Abstract
This chapter explores how the logic of physical and biological processes may be employed in the design and programing of computers. Quantum processes do not follow Boolean logic; the development of quantum computers requires the formulation of an appropriate logic. While in Boolean logic, entities are static, opposites exclude each other, and change is not creative, natural processes involve action, opposition, and creativity. Creativity is detected by changes in pattern, diversification, and novelty. Causally-generated creative patterns (Bios) are found in numerous processes at all levels of organization: recordings of presumed gravitational waves, the distribution of galaxies and quasars, population dynamics, cardiac rhythms, economic data, and music. Quantum processes show biotic patterns. Bios is generated by mathematical equations that involve action, bipolar opposition, and continuous transformation. These features are present in physical and human processes. They are abstracted by lattice, algebras, and topology, the three mother structures of mathematics, which may then be considered as dynamic logic. Quantum processes as described by the Schrödinger’s equation involve action, coexisting and interacting opposites, and the causal creation of novelty, diversity, complexity and low entropy. In addition to ‘economic’ (not entropy producing) reversible gates (the current goal in the design of quantum gates), irreversible, entropy generating, gates may contribute to quantum computation, because quantum measurements, as well as creation and decay, are irreversible processes.
TopIntroduction
Quantum gates and circuits may provide an opportunity to incorporate the pattern of quantum processes into the logical structure of the computer, and thereby employ rules for reasoning that take into account the pattern of quantum processes as well as that of many other natural processes.

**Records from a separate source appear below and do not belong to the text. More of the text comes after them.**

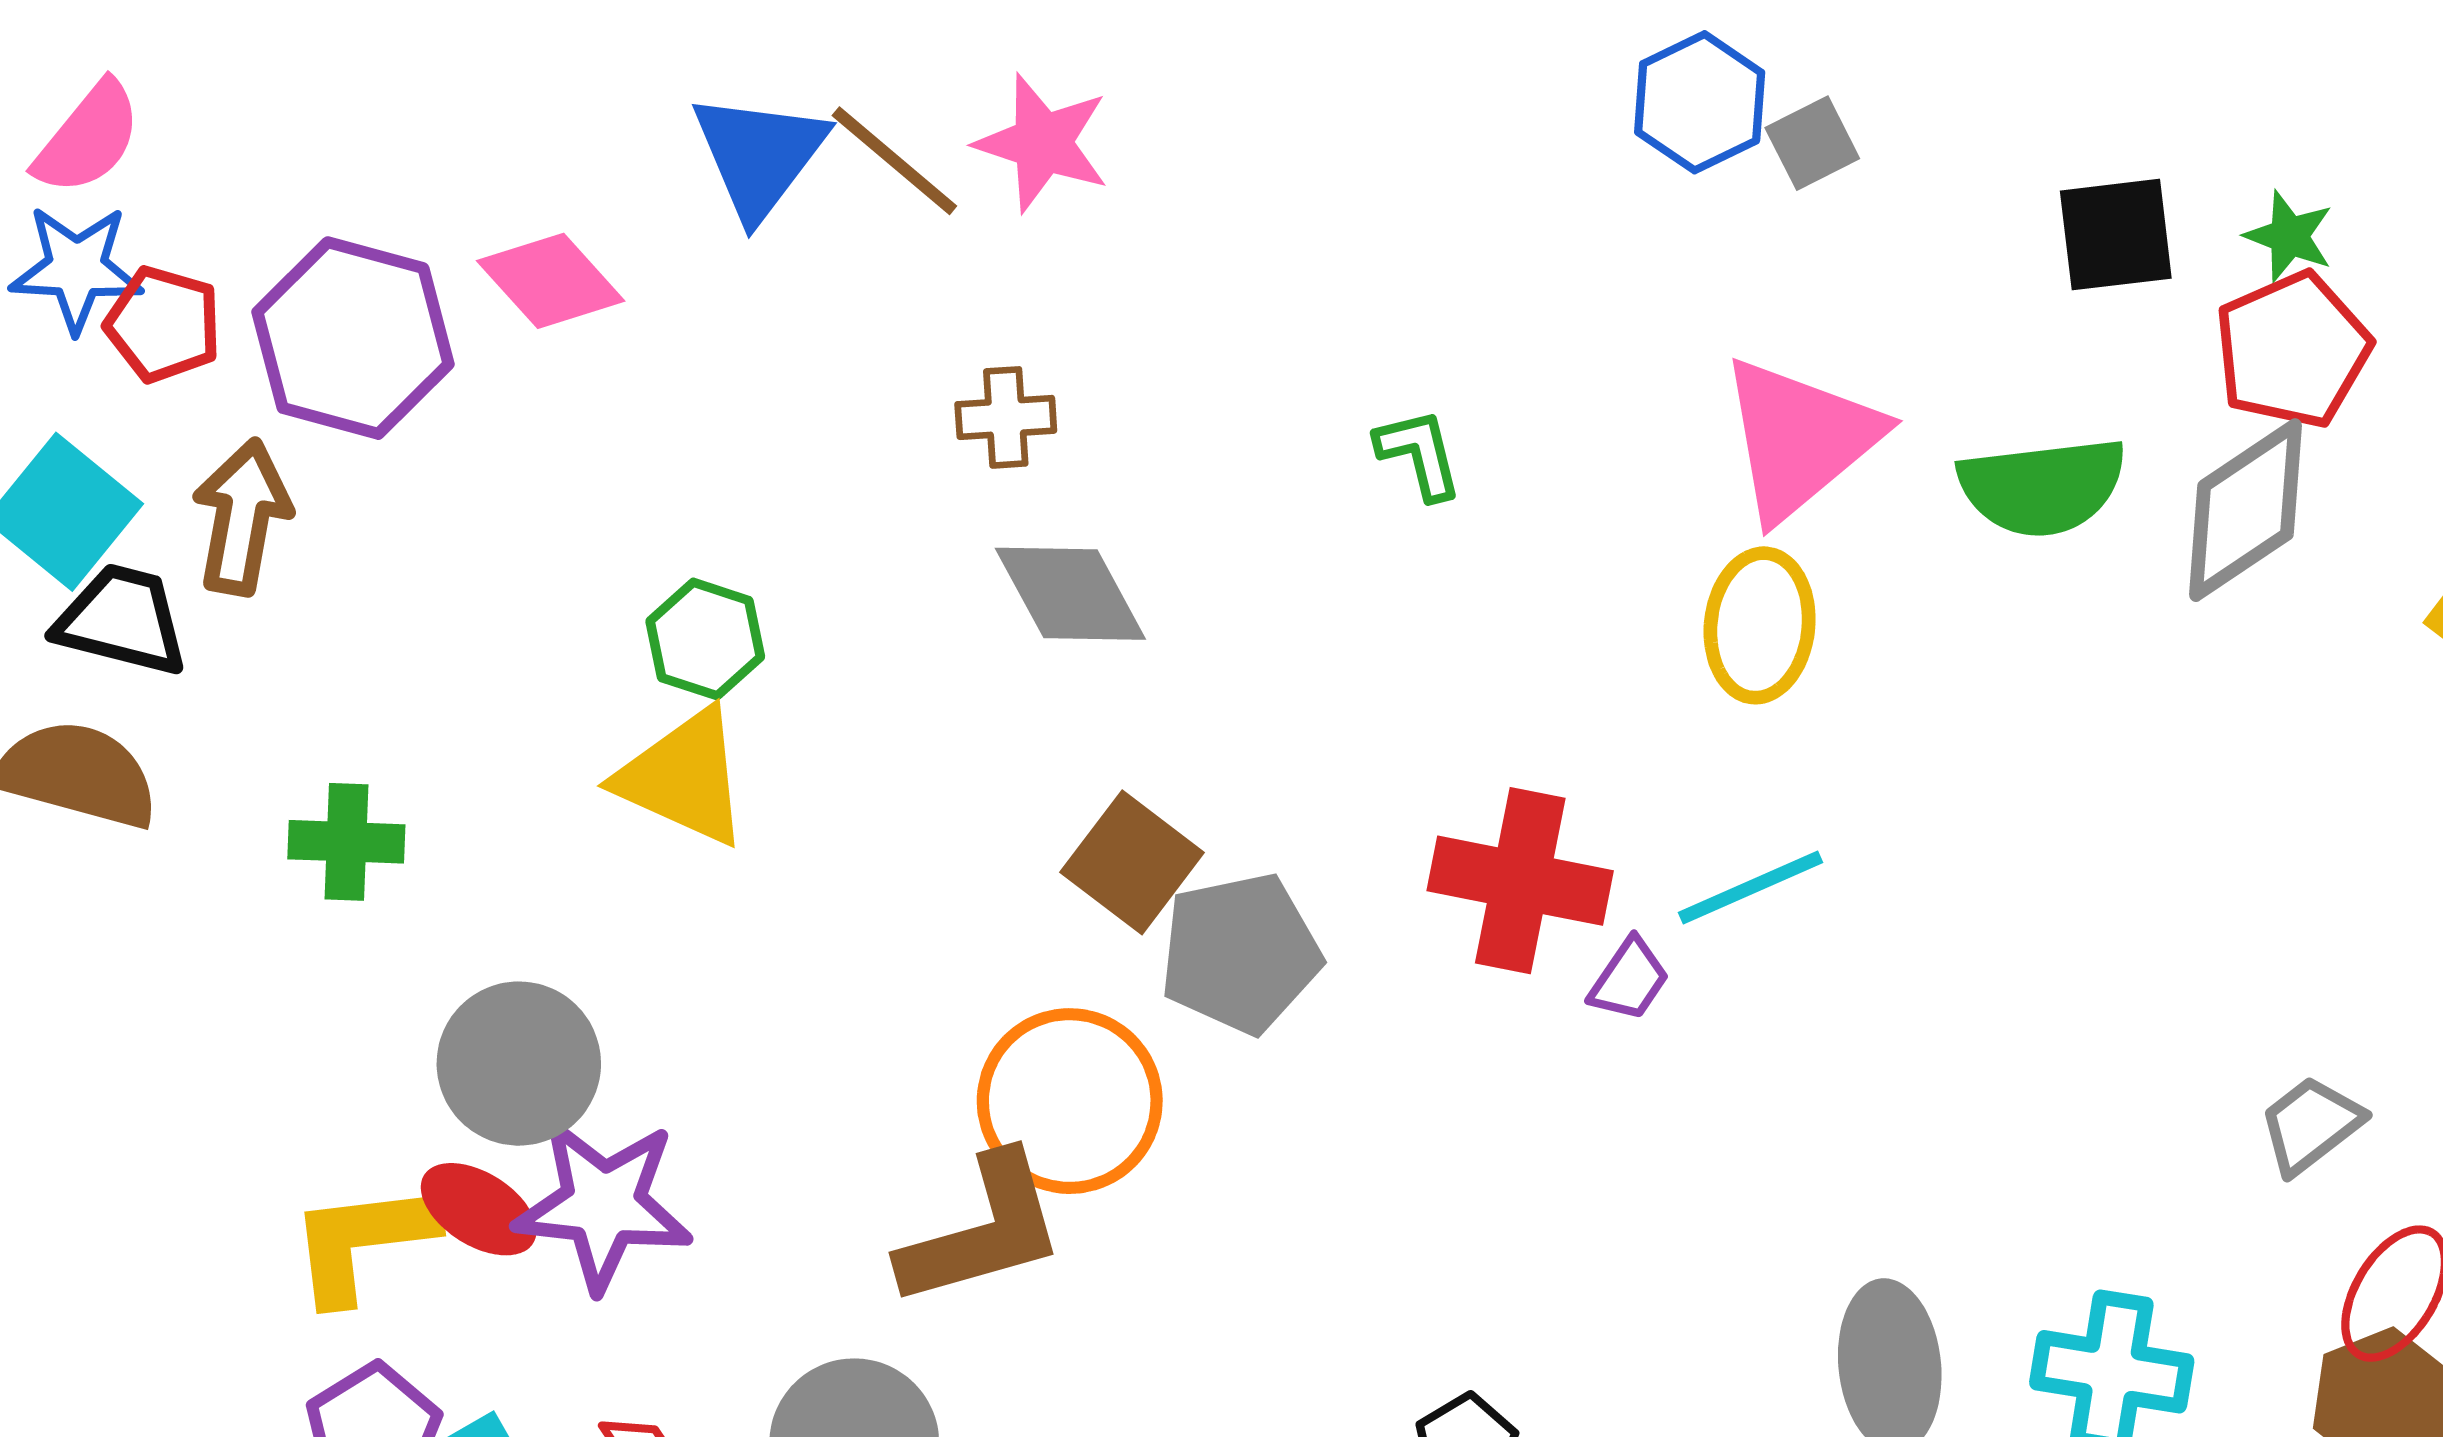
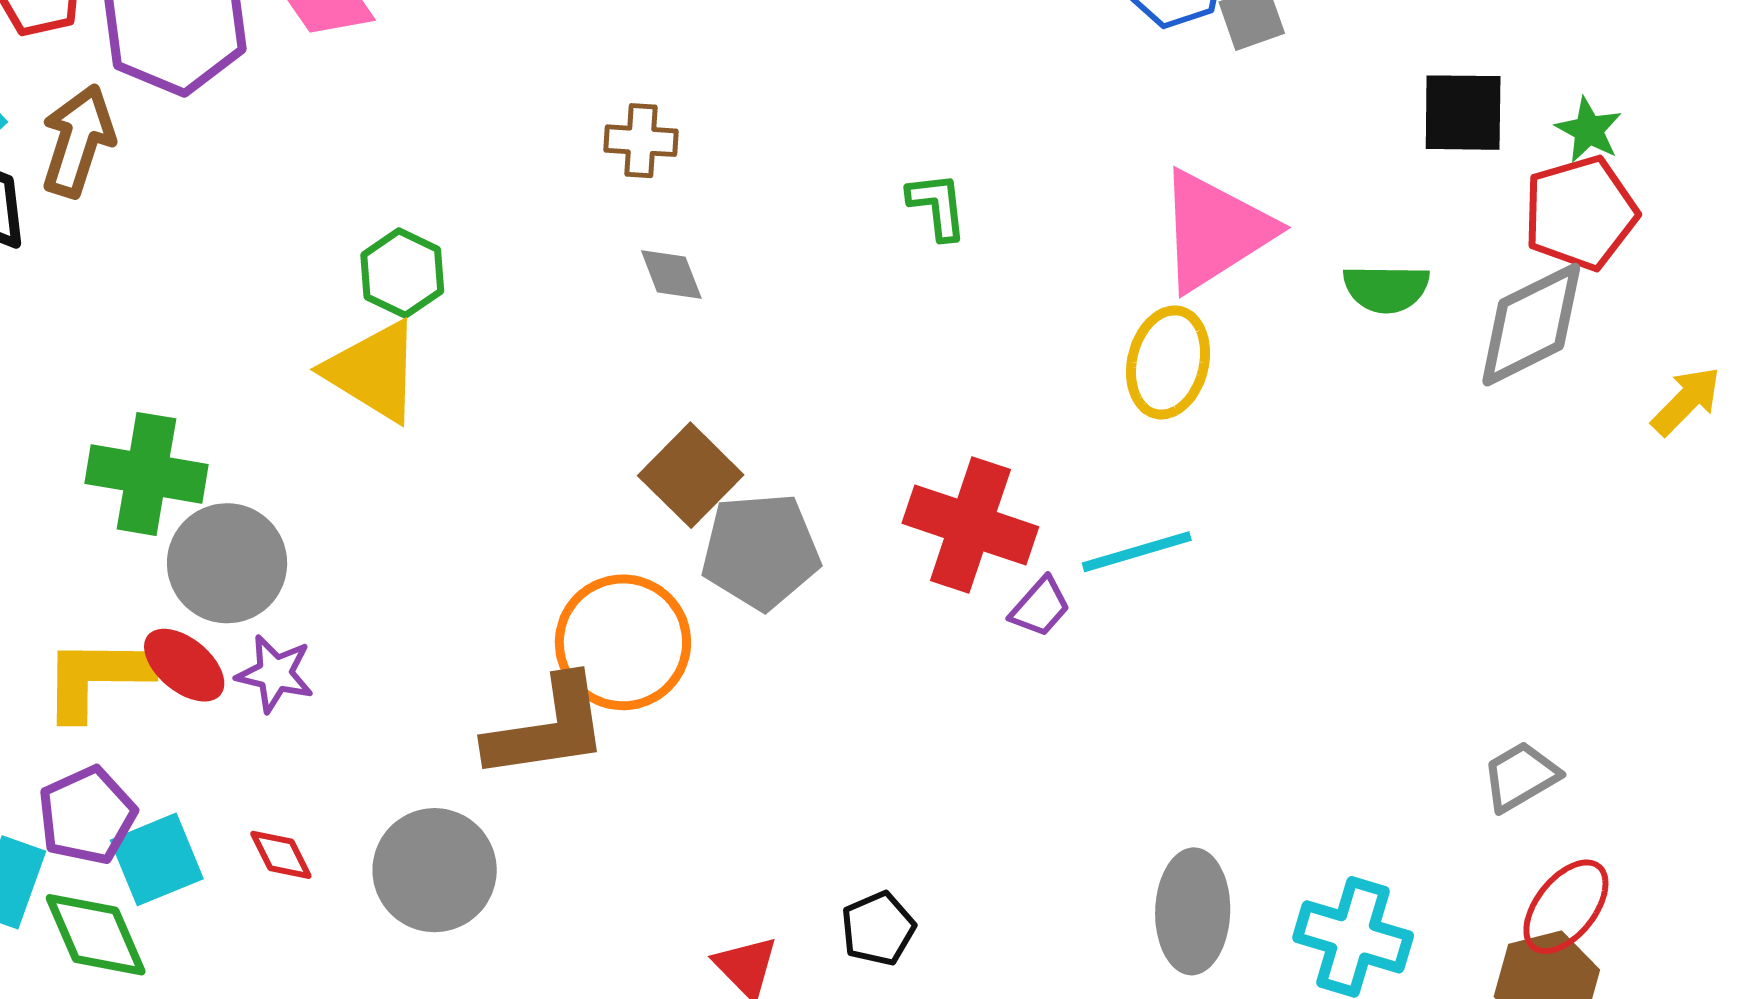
green semicircle: (2042, 487) -> (1386, 289), size x0.7
gray diamond: (1070, 594) -> (671, 275), size x0.6
green cross: (346, 842) -> (146, 474), moved, size x1.4
purple star: (603, 1205) -> (275, 674), size x0.6

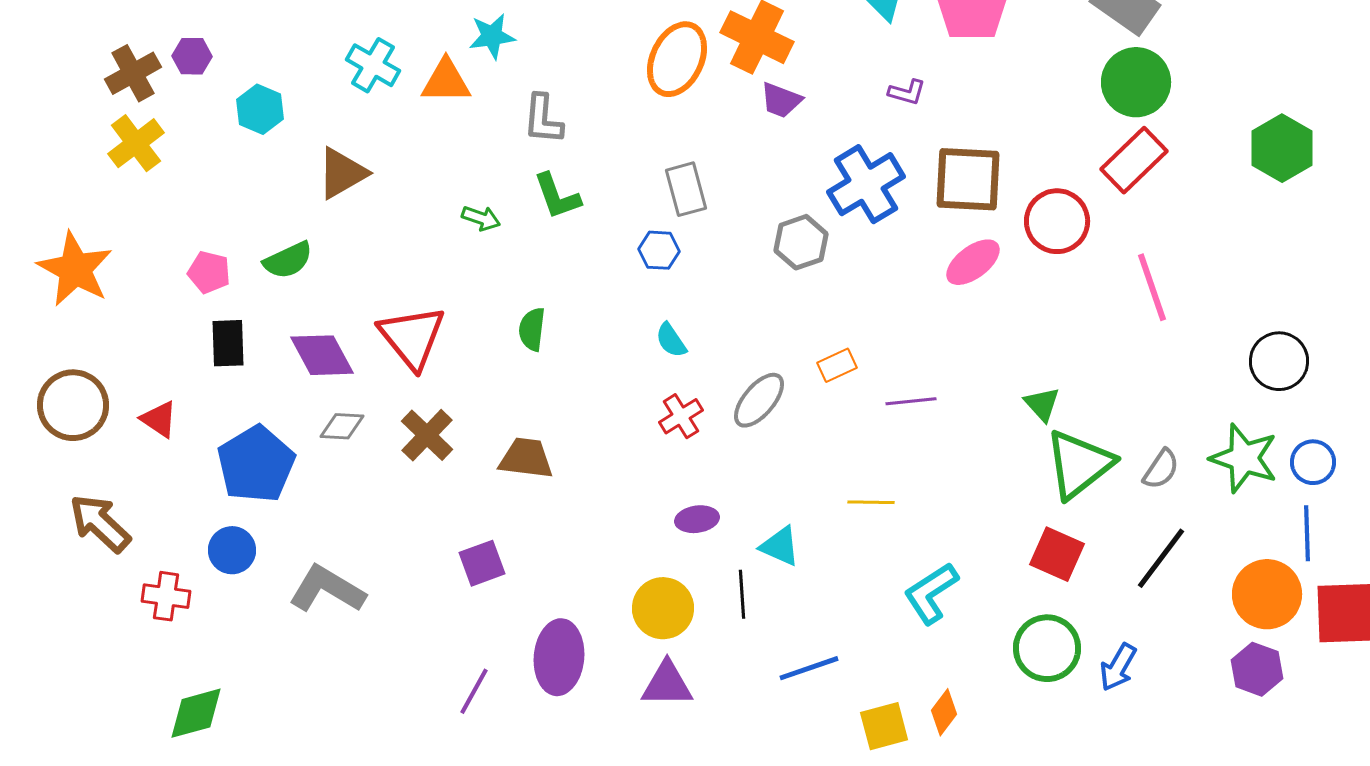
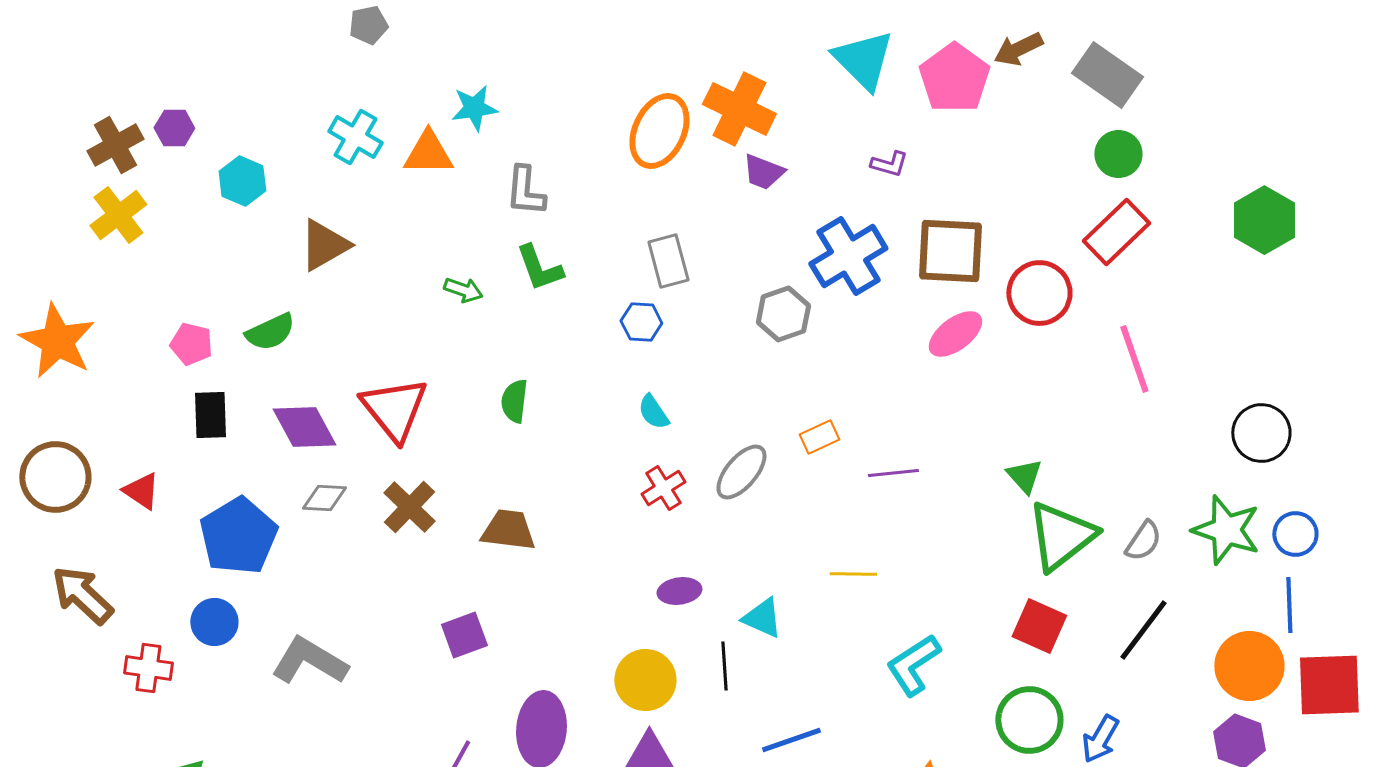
green circle: (1136, 82) -> (1118, 154), size x0.7

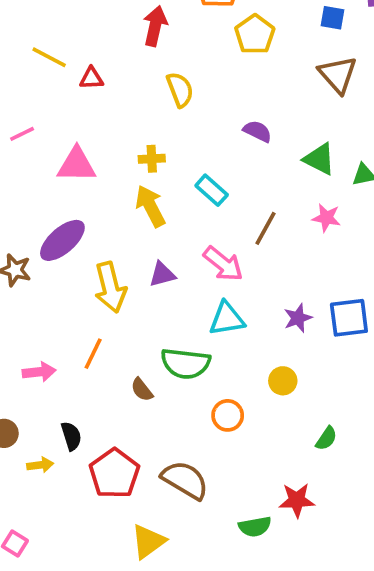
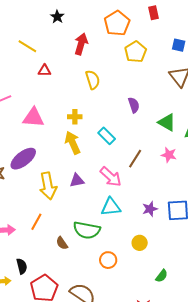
yellow line: (49, 57) -> (27, 46), moved
purple semicircle: (257, 131) -> (134, 105), turned 42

This article explores the possibility for a logical design of computers that matches the logic inherent in natural processes. There are natural creative processes that are evident in biological organisms and also found in physical processes, including quantum ones. These biotic processes could become the basis for the working of a machine. We speculate on the possibility of harnessing these biotic processes for computation. Such logic would be natural and empirically based. In most mathematical systems, the axioms that we take are carefully abstracted from a certain aspect of experience. Quantum processes do not follow Boolean logic (Birkhoff and von Neumann, 1936), and therefore the development of quantum computation involves the development of quantum logic.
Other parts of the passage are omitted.